Analyst Downgrades: Apple Inc., Chipotle Mexican Grill, Inc., and Pandora Media Inc

Analysts downwardly revised their ratings and price targets on Apple Inc. (AAPL), Chipotle Mexican Grill, Inc. (CMG), and Pandora Media Inc (P)

by Alex Eppstein

Published on Oct 26, 2016 at 9:12 AM

Analysts are weighing in on blue chip Apple Inc. (NASDAQ:AAPL), restaurant operator Chipotle Mexican Grill, Inc. (NYSE:CMG), and music discovery stock Pandora Media Inc (NYSE:P). Here's a quick roundup of today's bearish brokerage notes on AAPL, CMG, and P.

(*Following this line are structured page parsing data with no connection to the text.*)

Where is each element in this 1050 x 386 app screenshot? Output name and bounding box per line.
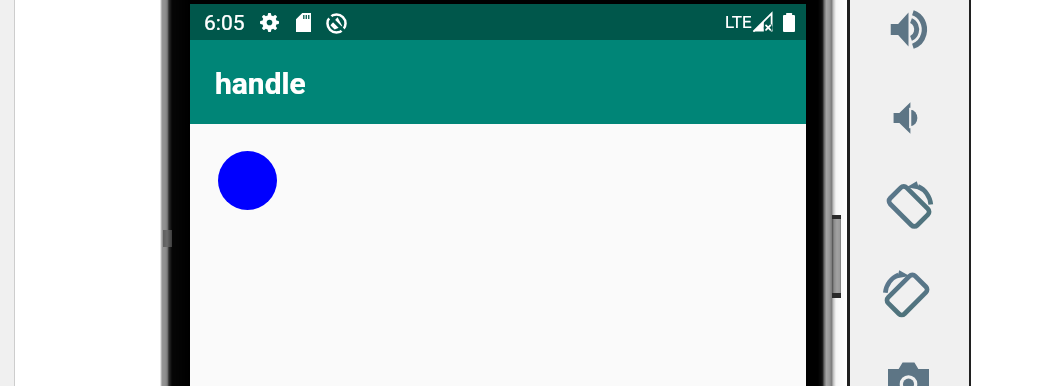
staticText: LTE (725, 12, 752, 32)
button[interactable]: Take screenshot (888, 359, 929, 386)
button[interactable]: Rotate left (887, 181, 932, 229)
button[interactable]: Volume down (893, 101, 922, 135)
staticText: 6:05 (204, 11, 245, 36)
staticText: handle (215, 66, 306, 101)
button[interactable]: Blue circle handle (218, 151, 277, 210)
button[interactable]: Rotate right (885, 270, 930, 317)
button[interactable]: handle (190, 40, 806, 124)
button[interactable]: Volume up (890, 11, 927, 48)
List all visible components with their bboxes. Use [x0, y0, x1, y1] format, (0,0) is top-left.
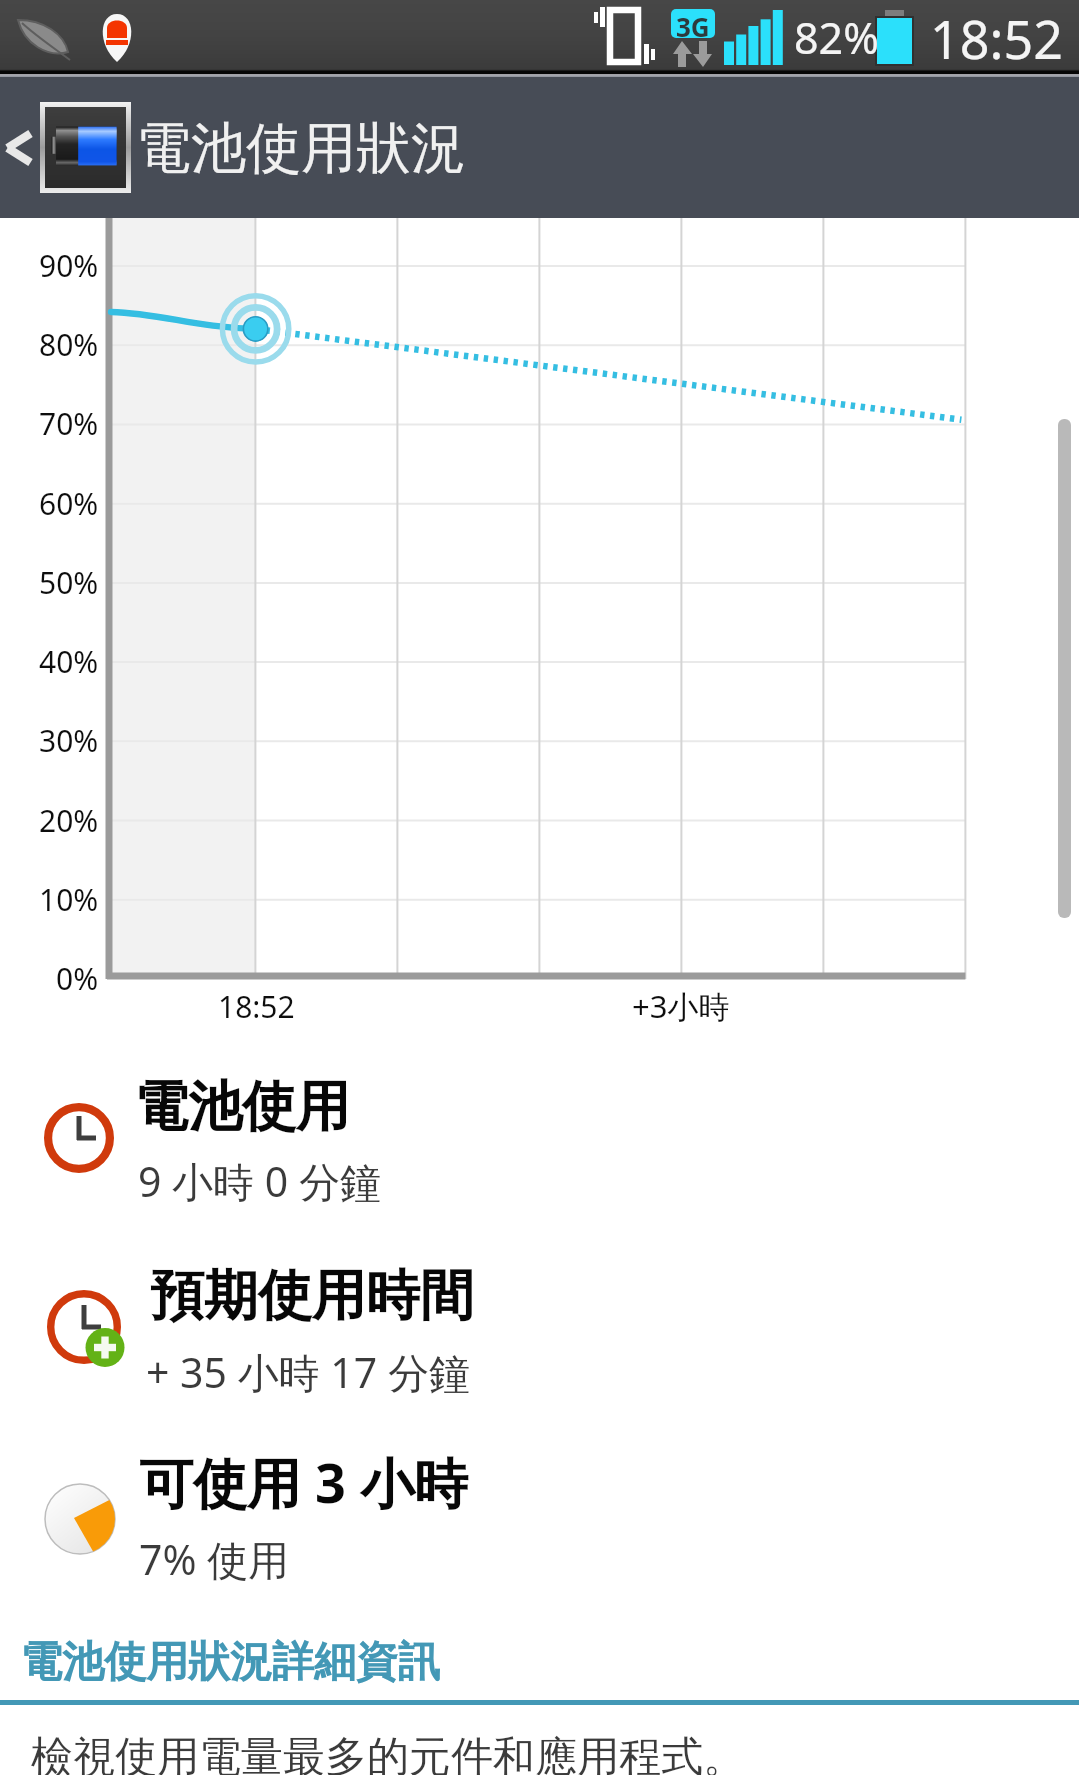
- button[interactable]: Back: [0, 77, 132, 218]
- staticText: 90%: [39, 245, 99, 286]
- staticText: 電池使用狀況詳細資訊: [20, 1636, 440, 1689]
- staticText: 7% 使用: [139, 1531, 290, 1587]
- staticText: 80%: [39, 324, 99, 365]
- staticText: 預期使用時間: [150, 1262, 474, 1330]
- staticText: + 35 小時 17 分鐘: [146, 1344, 470, 1400]
- staticText: 60%: [39, 483, 99, 524]
- staticText: 3G: [676, 9, 710, 38]
- staticText: 40%: [39, 641, 99, 682]
- staticText: 70%: [39, 403, 99, 444]
- button[interactable]: 電池使用狀況詳細資訊: [0, 1619, 1079, 1700]
- staticText: 9 小時 0 分鐘: [138, 1153, 381, 1209]
- staticText: 電池使用狀況: [136, 114, 466, 183]
- staticText: 50%: [39, 562, 99, 603]
- button[interactable]: 可使用 3 小時: [0, 1426, 1079, 1614]
- staticText: 20%: [39, 800, 99, 841]
- staticText: 可使用 3 小時: [139, 1445, 468, 1519]
- staticText: 電池使用: [134, 1073, 350, 1141]
- staticText: 10%: [39, 879, 99, 920]
- button[interactable]: 預期使用時間: [0, 1243, 1079, 1431]
- staticText: 18:52: [218, 986, 295, 1027]
- staticText: 30%: [39, 720, 99, 761]
- button[interactable]: 電池使用: [0, 1054, 1079, 1242]
- staticText: 0%: [56, 958, 99, 999]
- staticText: 18:52: [930, 3, 1063, 74]
- staticText: +3小時: [632, 985, 730, 1027]
- staticText: 82%: [794, 8, 879, 67]
- staticText: 檢視使用電量最多的元件和應用程式。: [31, 1731, 745, 1775]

  • AAPL is pointed 3.3% lower pre-market, as an earnings beat gets overshadowed by a third straight quarterly decline in sales. Analysts are reacting differently to the report, with Stifel cutting its rating to "hold" from "buy" and trimming its price target to $115 from $130, citing a weak iPhone sell-through rate and the lack of an upside catalyst. However, at least six other brokerage firms have upped their target prices on Apple Inc., which landed at $118.25 yesterday -- up 32% from its mid-May lows south of $90. Meanwhile, options traders have been setting their sights higher -- but potentially paying low prices -- per data from the International Securities Exchange (ISE), Chicago Board Options Exchange (CBOE), and NASDAQ OMX PHLX (PHLX). Specifically, AAPL's 10-day call/put volume ratio of 2.23 rests only 8 percentage points from an annual peak.
  • CMG is poised to plunge 3.7% at the open, following an underwhelming earnings report and a round of bearish brokerage attention. Credit Suisse was among several analysts to weigh in negatively, reducing its rating to "neutral" and slashing its price target to $375 from $500. Likewise, BTIG expressed concerns over the chain's lagging sales, as well as "the timing and magnitude of many of the initiatives" implemented by the company to win back customers. Bucking the trend, Barclays boosted its price target on Chipotle Mexican Grill, Inc. to $405 from $395. Frankly, the stock has done little over the past 12 months to merit optimism, dropping 38.5% to $405.67. Not surprisingly, short interest has piled up on CMG, representing one-fifth of its float -- an amount that would take a whole week to buy back, at the stock's average trading level.
  • Ahead of the bell, P shares have sunk 8.9% in the wake of a wider-than-expected quarterly loss and weak guidance. Analysts aren't impressed, as evidenced by a downgrade to "underweight" at Albert Fried & Company, and at least six price-target reductions. RBC, however, is holding out hope, raising its target price on Pandora Media Inc to $14 from $13. Yesterday, the stock ended at $12.18, its lowest settlement price since late July. If short sellers have their druthers, losses will accelerate on P. Nearly 24% of the stock's float is dedicated to short interest, which would take two weeks to cover, at Pandora's typical pace of trading.